Aim of the task: Using the records below, copy every line that holds the string "Basic".

══ Records for this exercise

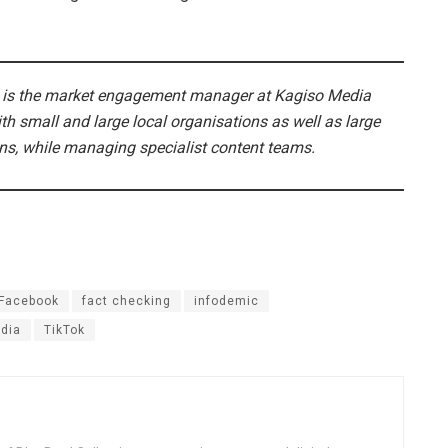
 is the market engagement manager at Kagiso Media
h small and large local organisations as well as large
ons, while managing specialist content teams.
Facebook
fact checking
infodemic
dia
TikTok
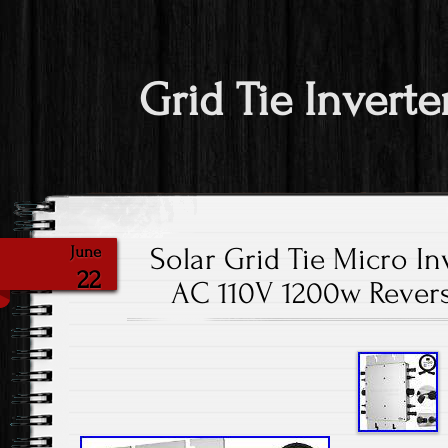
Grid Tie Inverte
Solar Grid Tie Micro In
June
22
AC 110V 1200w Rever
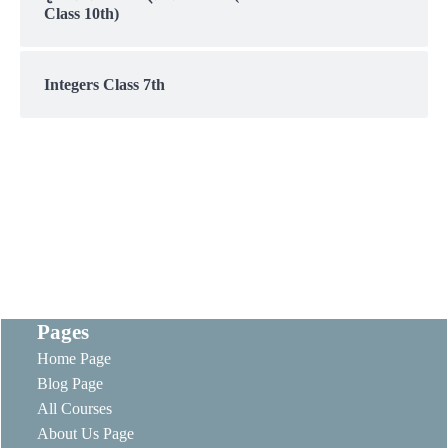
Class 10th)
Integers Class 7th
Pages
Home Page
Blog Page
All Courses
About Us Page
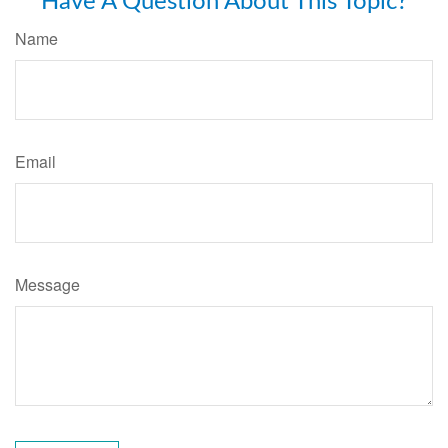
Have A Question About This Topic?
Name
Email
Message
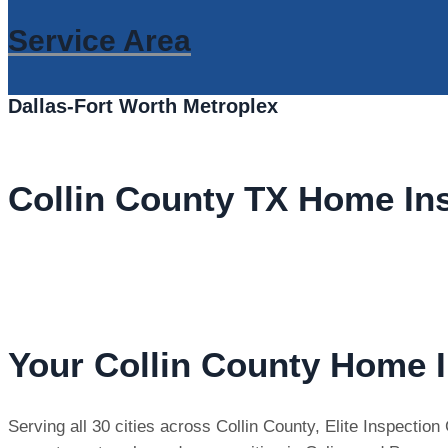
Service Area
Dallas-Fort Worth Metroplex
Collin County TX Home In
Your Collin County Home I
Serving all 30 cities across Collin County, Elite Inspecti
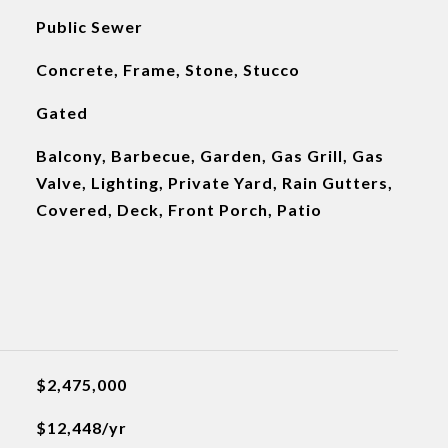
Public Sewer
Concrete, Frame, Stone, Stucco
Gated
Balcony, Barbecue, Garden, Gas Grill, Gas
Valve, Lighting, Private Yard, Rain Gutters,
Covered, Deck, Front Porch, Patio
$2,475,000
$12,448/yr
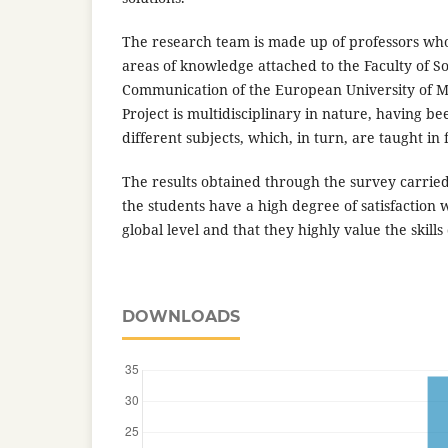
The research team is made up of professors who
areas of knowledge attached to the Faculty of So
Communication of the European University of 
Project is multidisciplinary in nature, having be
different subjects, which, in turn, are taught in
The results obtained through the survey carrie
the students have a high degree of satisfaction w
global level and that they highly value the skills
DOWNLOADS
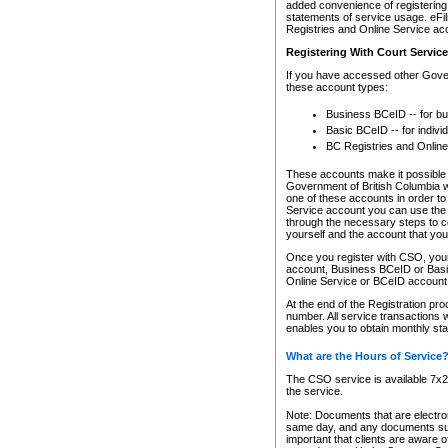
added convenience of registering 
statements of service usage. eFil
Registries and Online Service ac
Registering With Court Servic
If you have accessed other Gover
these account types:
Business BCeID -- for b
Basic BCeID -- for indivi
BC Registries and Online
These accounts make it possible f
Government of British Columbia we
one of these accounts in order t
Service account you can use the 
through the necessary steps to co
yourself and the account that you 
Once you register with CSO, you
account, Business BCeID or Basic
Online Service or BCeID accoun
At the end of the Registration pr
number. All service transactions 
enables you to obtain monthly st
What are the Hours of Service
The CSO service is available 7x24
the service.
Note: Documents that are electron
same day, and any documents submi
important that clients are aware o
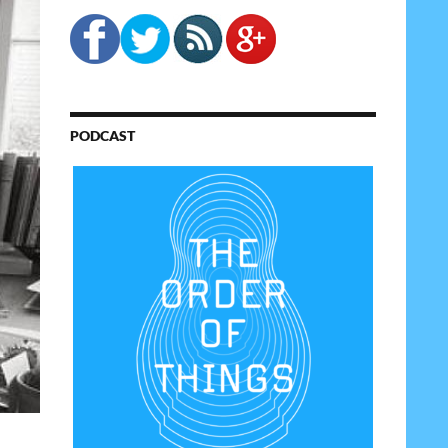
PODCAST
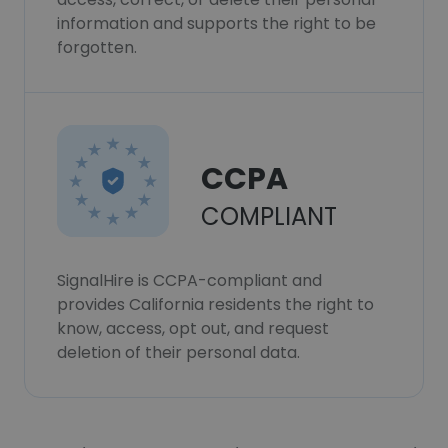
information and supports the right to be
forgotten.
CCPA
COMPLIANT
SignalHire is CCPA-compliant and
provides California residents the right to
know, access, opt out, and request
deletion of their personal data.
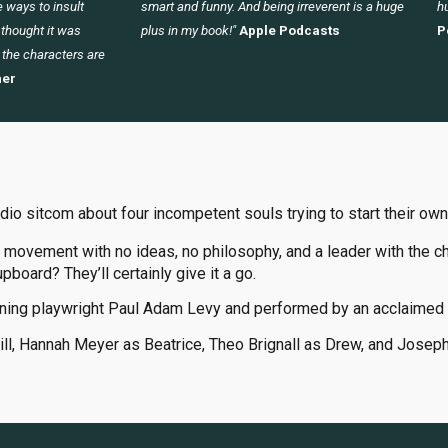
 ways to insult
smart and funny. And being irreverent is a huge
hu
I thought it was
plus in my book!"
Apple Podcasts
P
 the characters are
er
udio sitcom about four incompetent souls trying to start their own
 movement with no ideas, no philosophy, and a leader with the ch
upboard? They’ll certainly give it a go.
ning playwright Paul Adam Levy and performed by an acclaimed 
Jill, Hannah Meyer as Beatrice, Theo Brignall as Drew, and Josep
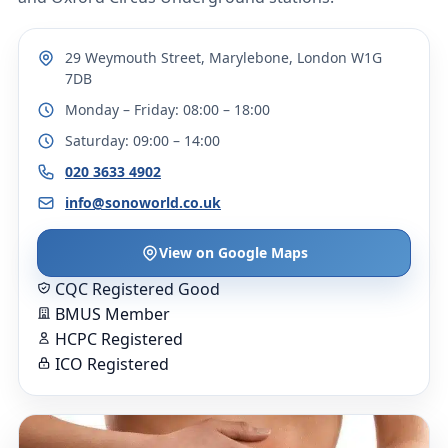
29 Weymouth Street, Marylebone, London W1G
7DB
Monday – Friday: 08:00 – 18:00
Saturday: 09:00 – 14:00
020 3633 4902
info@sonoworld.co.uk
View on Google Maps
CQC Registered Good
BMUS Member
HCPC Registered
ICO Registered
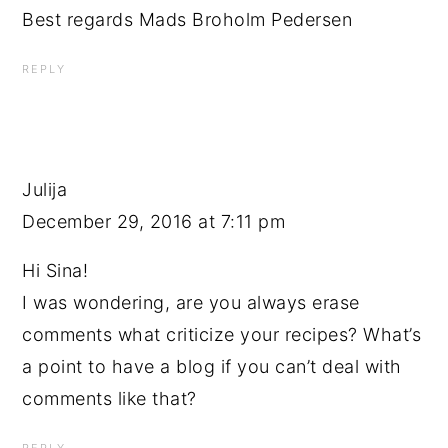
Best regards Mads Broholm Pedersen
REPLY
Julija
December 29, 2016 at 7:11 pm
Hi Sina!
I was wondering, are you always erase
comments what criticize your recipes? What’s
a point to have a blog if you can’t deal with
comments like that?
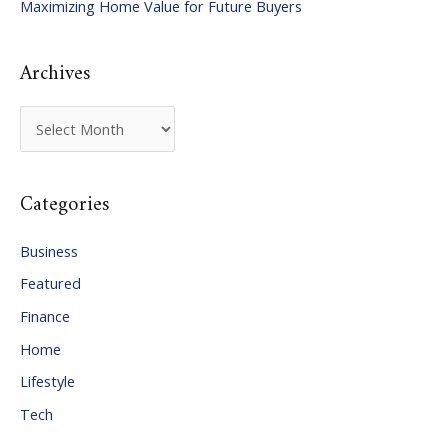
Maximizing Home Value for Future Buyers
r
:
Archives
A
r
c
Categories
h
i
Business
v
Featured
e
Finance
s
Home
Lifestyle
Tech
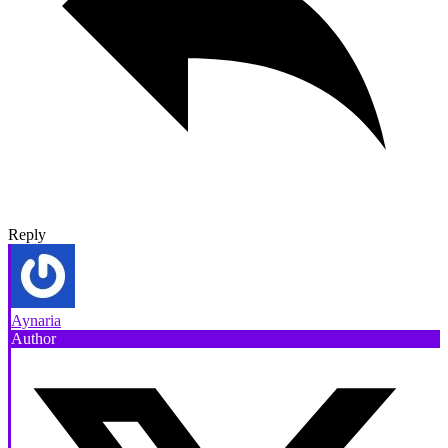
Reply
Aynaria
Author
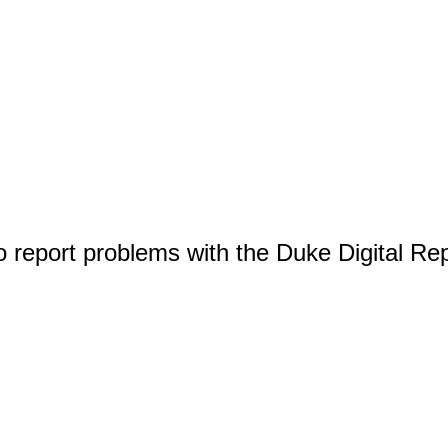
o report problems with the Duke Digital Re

════
══ Records for this exercise

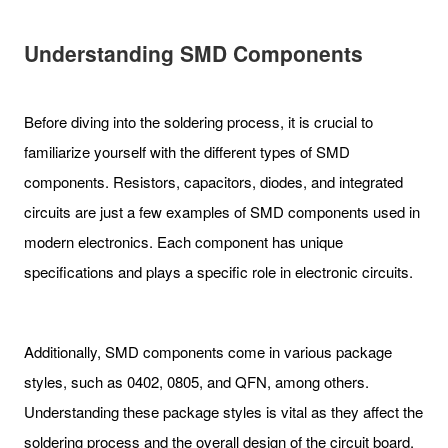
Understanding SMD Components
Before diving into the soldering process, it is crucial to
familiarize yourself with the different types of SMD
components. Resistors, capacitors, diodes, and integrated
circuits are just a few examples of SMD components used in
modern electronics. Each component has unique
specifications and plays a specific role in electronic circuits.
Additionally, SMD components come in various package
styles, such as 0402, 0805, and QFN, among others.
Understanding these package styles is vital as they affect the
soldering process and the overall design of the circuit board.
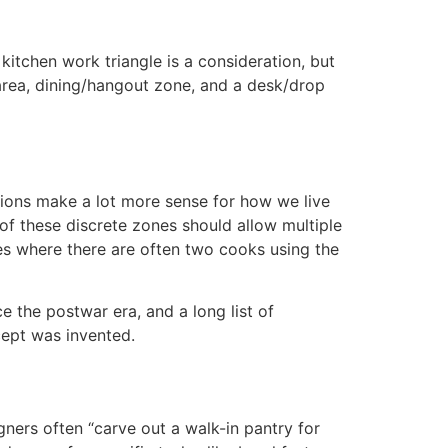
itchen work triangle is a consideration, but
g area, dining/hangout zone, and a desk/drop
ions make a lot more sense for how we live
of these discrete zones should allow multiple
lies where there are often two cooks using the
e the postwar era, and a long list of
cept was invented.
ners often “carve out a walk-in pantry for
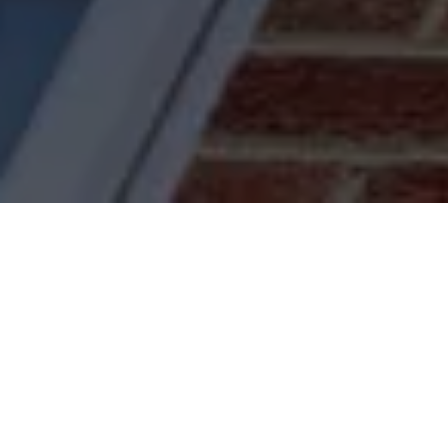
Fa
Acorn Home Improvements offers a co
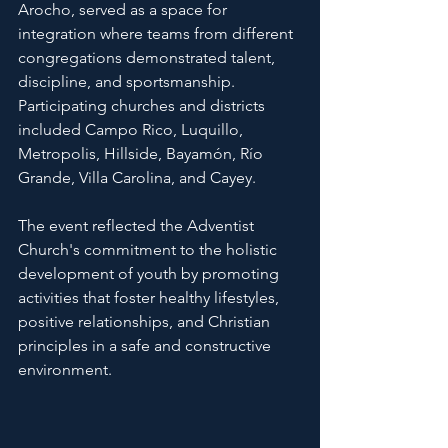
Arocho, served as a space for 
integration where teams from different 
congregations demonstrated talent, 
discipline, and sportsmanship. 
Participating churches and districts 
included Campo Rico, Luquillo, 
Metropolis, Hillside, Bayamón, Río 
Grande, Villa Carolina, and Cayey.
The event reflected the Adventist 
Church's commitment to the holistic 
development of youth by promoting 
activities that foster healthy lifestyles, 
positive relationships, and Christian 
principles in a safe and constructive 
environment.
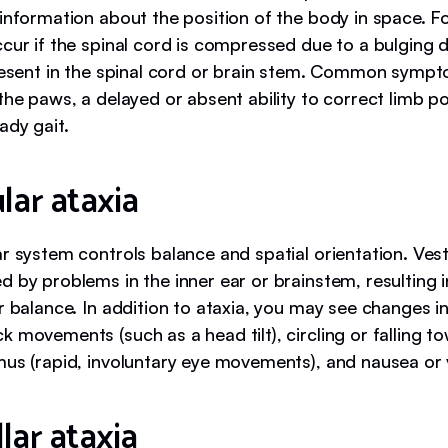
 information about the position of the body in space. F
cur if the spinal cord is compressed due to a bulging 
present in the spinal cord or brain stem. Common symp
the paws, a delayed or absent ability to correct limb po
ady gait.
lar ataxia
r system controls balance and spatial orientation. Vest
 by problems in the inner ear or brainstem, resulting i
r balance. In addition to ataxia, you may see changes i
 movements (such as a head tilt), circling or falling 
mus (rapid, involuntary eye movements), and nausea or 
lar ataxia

════

Response area:
Basic BCeID -- for indivi
account, Business BCeID or Basic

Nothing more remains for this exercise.